Per spiegare cos’erano i «quaderni di doglianza», Cosimo disse: -

Proviamo a farne uno -. Prese un quaderno da scuola e l’appese

all’albero con uno spago; ognuno veniva lì e ci segnava le cose che non andavano. Ne saltavano fuori d’ogni genere: sul prezzo del pesce i pescatori, e i vignaioli sulle decime, e i pastori sui confini dei pascoli, e i boscaioli sui boschi del demanio, e poi tutti quelli che avevano parenti in galera, e quelli che s’erano presi dei tratti di corda per un qualche reato, e quelli che ce l’avevano coi nobili per questioni di donne: non si finiva più. Cosimo pensò che anche se era un «quaderno di doglianza» non era bello

che fosse così triste, e gli venne l’idea di chiedere a ognuno che scrivesse la cosa che gli sarebbe piaciuta di più. E di nuovo ciascuno andava a metterci la sua, stavolta tutto in bene: chi scriveva della focaccia, chi del minestrone; chi voleva una bionda, chi due brune; chi gli sarebbe piaciuto dormire tutto il giorno, chi andare per funghi tutto l’anno; chi voleva una carrozza con quattro cavalli, chi si contentava d’una capra; chi avrebbe desiderato rivedere sua madre morta, chi incontrare gli dèi dell’Olimpo: insomma tutto quanto c’è di buono al mondo veniva scritto nel quaderno, oppure disegnato, perché molti non sapevano scrivere, o addirittura pitturato a colori. Anche Cosimo ci scrisse: un nome: Viola. Il nome che da anni scriveva dappertutto.
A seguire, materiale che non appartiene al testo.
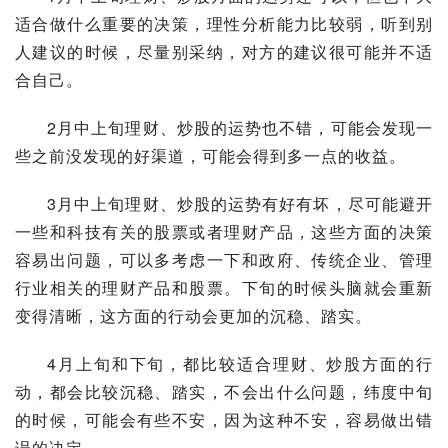
适合做什么重要的决策，理性分析能力比较弱，听到别
人建议的时候，尽量别采纳，对方的建议很可能并不适
合自己。
2月中上旬理财、炒股的运势也不错，可能会发现一
些之前没发现的好渠道，可能会得到多一点的收益。
3月中上旬理财、炒股的运势有好有坏，尽可能避开
一些和科技有关的
股票
或者理财产品，这些方面的决策
容易出问题，可以多考虑一下和政府、传统企业、管理
行业相关的理财产品和股票。下旬的时候头脑就会重新
变得清晰，这方面的行动会更加的沉稳、踏实。
4月上旬和下旬，都比较适合理财、炒股方面的行
动，都会比较沉稳、踏实，不会出什么问题，纬度中旬
的时候，可能会有些不安，因为这种不安，容易做出错
误的决定。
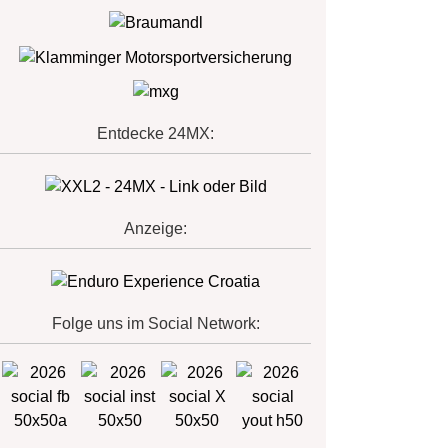
Entdecke 24MX:
Anzeige:
Folge uns im Social Network:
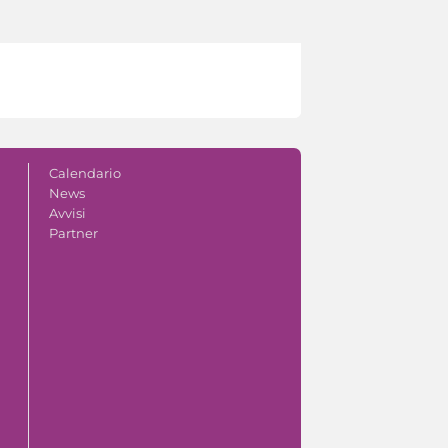
Calendario
News
Avvisi
Partner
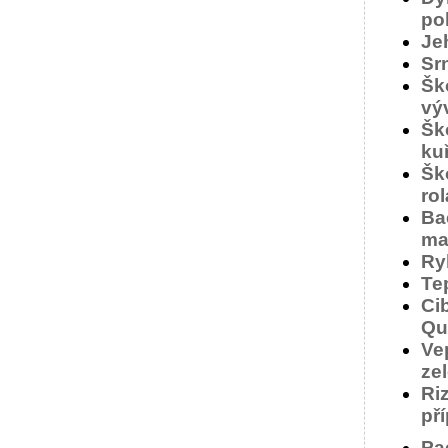
po
Je
Sr
Šk
vý
Šk
ku
Šk
ro
Ba
ma
Ry
Te
Ci
Qu
Ve
ze
Ri
př
Pa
Ne venne un bel quaderno, e Cosimo lo intitolò «Quaderno della doglianza e della contentezza». Ma quando fu riempito non c’era nessuna assemblea a cui mandarlo, perciò rimase lì, appeso all’albero con uno spago, e quando piovve restò a cancellarsi e a infradiciarsi, e quella vista faceva stringere i cuori degli Ombrosotti per la miseria presente e li riempiva di desiderio di rivolta.

Insomma, c’erano anche da noi tutte le cause della Rivoluzione francese. Solo che non eravamo in Francia, e la Rivoluzione non ci fu.
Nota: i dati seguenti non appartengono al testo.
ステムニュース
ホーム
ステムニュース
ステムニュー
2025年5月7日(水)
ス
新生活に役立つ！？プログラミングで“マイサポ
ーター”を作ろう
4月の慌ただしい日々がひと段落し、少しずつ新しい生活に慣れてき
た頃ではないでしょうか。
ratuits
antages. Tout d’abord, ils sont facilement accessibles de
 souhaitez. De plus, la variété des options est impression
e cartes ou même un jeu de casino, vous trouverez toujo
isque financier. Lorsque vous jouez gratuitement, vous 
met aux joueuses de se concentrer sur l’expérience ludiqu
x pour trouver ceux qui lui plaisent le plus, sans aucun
Viviamo in un paese dove si verificano sempre le cause e non gli

effetti.

A Ombrosa, però, corsero ugualmente tempi grossi. Contro gli Austrosardi l’esercito repubblicano muoveva guerra lì a due passi.
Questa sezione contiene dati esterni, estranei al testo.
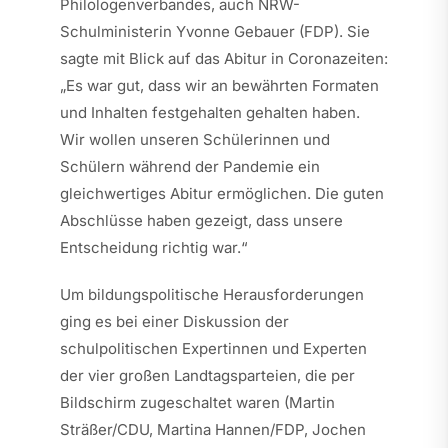
Philologenverbandes, auch NRW-
Schulministerin Yvonne Gebauer (FDP). Sie
sagte mit Blick auf das Abitur in Coronazeiten:
„Es war gut, dass wir an bewährten Formaten
und Inhalten festgehalten gehalten haben.
Wir wollen unseren Schülerinnen und
Schülern während der Pandemie ein
gleichwertiges Abitur ermöglichen. Die guten
Abschlüsse haben gezeigt, dass unsere
Entscheidung richtig war.“
Um bildungspolitische Herausforderungen
ging es bei einer Diskussion der
schulpolitischen Expertinnen und Experten
der vier großen Landtagsparteien, die per
Bildschirm zugeschaltet waren (Martin
Sträßer/CDU, Martina Hannen/FDP, Jochen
Massena a Collardente, Laharpe sul Nervia, Mouret lungo la Cornice, con Napoleone che allora era soltanto generale d’artiglieria, cosicché quei rombi che si udivano

giungere a Ombrosa sul vento or sì or no, era proprio lui che li faceva.

A settembre ci si preparava per la vendemmia. E pareva ci si preparasse per qualcosa di segreto e di terribile.

I conciliaboli di porta in porta:

- L’uva è matura!

- È matura! Eh già!

- Altro che matura! Si va a cogliere!

- Si va a pigiare!

- Ci siamo tutti! Tu dove sarai?

- Alla vigna di là del ponte. E tu? E tu?

- Dal Conte Pigna.

- Io alla vigna del mulino.

- Hai visto quanti sbirri? Paiono merli calati a beccare i grappoli.